In de afgelopen 25 jaar heb ik met heel veel plezier en resultaat 250 sterke categorievisies en –plannen gemaakt voor verschillende werkgevers/klanten. Het maken van een categorieplan is meestal heel boeiend, het levert veel energie, maar vaak is het ook lastig. Dat komt onder andere, omdat je het niet zo vaak doet. Het samenvoegen van veel informatie tot inzichten en die doorvertalen naar strategie gaat niet vanzelf. Er zijn uiteraard allerlei modellen en checklists om zo’n plan te maken, maar het toepassen van modellen in de praktijk leer je toch vooral door ervaring. Aangezien ik voor tientallen categorieën plannen (mede)ontwikkeld heb, help ik je graag in dit blog door acht veelgemaakte fouten te benoemen. Hopelijk maak jij ze hierna niet!

1. Geen hypotheses maken
Het maken van een categorieplan begint uiteraard met data-analyse. In bijna alle bedrijven is zeer veel data aanwezig. Zelfs bij kleine bedrijven loopt dat al op tot enkele honderden pagina’s (tip: druk nooit op “Print all”). Zoeken in een grote berg aan data zonder te weten waarnaar je op zoek bent, leidt tot twee zaken: òf je vindt alleen de voor-de-hand-liggende dingen (maar die wist je al), òf je vindt niets. Wees nieuwsgierig en laat je leiden door de W-vragen: wat/waar/wanneer/hoe maar vooral ook waarom èn waarom niet? En maak zeker hypotheses vooraf, omdat zij enerzijds focus brengen in de zoektocht naar de juiste insights en anderzijds kunnen helpen om het buikgevoel dat in veel bedrijven leeft te onderbouwen of te falsifiëren.

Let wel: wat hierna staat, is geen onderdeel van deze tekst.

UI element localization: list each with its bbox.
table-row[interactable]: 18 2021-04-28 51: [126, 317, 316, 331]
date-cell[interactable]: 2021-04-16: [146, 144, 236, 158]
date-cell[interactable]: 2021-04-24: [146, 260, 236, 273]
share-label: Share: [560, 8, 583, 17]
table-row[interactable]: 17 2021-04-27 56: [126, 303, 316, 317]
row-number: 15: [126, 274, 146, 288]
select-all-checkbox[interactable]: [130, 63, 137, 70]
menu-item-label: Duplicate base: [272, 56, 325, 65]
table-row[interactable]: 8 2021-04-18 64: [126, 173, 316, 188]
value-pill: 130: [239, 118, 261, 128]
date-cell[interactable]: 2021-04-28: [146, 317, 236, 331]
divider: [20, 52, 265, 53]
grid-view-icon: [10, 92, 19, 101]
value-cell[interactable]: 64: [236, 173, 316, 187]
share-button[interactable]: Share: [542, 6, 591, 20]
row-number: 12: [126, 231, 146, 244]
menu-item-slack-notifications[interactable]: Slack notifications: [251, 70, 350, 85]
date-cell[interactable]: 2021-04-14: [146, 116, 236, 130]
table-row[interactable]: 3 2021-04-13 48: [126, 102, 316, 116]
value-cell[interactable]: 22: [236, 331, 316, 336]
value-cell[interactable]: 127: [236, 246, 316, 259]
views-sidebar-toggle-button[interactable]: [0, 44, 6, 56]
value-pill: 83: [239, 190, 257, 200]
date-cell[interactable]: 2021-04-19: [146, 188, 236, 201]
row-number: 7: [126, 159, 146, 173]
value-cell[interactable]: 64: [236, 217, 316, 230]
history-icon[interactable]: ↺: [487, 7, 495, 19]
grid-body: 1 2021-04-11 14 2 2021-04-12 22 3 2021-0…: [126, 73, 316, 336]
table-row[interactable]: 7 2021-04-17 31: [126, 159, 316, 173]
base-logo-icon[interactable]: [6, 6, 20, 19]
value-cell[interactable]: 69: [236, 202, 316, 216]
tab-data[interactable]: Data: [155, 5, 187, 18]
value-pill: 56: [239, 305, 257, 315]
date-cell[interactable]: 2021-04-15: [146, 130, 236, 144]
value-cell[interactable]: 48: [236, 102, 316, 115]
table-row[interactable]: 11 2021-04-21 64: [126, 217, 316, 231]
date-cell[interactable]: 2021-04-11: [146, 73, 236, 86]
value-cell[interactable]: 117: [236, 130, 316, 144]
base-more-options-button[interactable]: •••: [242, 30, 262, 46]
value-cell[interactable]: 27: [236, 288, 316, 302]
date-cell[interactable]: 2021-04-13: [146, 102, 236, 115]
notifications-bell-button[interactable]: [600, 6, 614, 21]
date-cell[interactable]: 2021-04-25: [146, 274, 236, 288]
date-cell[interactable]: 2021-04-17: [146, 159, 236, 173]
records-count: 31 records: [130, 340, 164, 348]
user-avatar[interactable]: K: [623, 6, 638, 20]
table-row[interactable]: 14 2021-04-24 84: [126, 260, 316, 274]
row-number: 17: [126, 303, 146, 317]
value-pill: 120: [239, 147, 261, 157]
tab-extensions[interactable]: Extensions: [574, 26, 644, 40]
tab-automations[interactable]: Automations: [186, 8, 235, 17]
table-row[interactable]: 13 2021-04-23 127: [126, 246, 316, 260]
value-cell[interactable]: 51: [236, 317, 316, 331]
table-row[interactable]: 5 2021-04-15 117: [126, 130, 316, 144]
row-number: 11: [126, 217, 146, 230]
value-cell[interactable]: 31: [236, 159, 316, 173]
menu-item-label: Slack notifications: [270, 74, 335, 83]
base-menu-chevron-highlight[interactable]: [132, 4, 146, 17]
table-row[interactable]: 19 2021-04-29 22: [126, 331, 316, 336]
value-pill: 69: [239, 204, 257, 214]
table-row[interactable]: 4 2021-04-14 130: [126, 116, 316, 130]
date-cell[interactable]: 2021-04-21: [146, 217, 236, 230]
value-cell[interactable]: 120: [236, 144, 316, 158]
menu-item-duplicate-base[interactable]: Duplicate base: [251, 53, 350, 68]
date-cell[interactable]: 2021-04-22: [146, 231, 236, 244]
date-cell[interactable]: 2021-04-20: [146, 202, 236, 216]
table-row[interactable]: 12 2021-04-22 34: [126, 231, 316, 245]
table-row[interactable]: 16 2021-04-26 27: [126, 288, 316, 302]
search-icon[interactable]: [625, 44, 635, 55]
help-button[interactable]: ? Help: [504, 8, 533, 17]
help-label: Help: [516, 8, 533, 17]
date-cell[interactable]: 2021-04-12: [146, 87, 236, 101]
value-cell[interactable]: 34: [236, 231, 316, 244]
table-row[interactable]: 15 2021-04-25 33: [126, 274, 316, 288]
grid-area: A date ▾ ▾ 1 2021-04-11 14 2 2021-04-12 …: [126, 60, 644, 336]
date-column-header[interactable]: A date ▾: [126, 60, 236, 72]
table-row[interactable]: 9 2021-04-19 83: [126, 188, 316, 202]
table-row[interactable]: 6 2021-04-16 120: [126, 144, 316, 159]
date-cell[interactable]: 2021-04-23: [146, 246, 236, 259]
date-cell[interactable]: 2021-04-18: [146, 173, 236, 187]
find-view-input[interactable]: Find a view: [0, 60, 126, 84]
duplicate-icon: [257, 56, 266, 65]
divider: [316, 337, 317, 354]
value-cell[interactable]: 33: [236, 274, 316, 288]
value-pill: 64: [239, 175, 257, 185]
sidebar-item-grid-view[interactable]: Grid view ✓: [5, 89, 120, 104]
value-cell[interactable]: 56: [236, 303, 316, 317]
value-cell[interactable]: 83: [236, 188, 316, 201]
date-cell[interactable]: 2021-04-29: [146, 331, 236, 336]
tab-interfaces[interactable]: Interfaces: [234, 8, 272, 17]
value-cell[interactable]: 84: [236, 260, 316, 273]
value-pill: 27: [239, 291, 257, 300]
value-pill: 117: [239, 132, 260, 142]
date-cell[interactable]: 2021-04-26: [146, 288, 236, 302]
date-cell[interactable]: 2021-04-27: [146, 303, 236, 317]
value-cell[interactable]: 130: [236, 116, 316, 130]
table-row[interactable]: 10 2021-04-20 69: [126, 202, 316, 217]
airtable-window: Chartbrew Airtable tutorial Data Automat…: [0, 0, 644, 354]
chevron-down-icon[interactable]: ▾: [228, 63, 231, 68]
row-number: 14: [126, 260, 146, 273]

2. Insights niet goed vastleggen
Aan het einde van een lange dag insights “maken” is iedereen vaak opgelucht, en moe. Door gebrek aan concentratie (en zin) worden de insights niet scherp opgeschreven. Met name de observaties die ten grondslag liggen aan de insights gaan dan verloren. Daardoor wordt een insight een soort slogan waar iedereen een eigen interpretatie aan geeft. Kom daarom (in een kleine comité) een paar dagen later nog even samen, dan is alles wat bezonken en heb je weer de energie om het echt scherp (en relevant voor jou categorie) op te schrijven.

3. Shoot from the hip
In ieder bedrijf is er wel één: het ideeënkanon! Iemand die binnen vijf minuten honderd plannetjes kan bedenken, die niet eens zo slecht lijken. Jammer alleen dat dat niet altijd op het juiste moment gebeurt, en daardoor afleidt van het proces (bijvoorbeeld tijdens een insights-sessie). Sla al die ideeën gewoon op, ze kunnen later wèl van pas komen in de conceptfase. En soms helpen ze ook om te toetsen of je met de insights en drijvers de juiste kant op gaat.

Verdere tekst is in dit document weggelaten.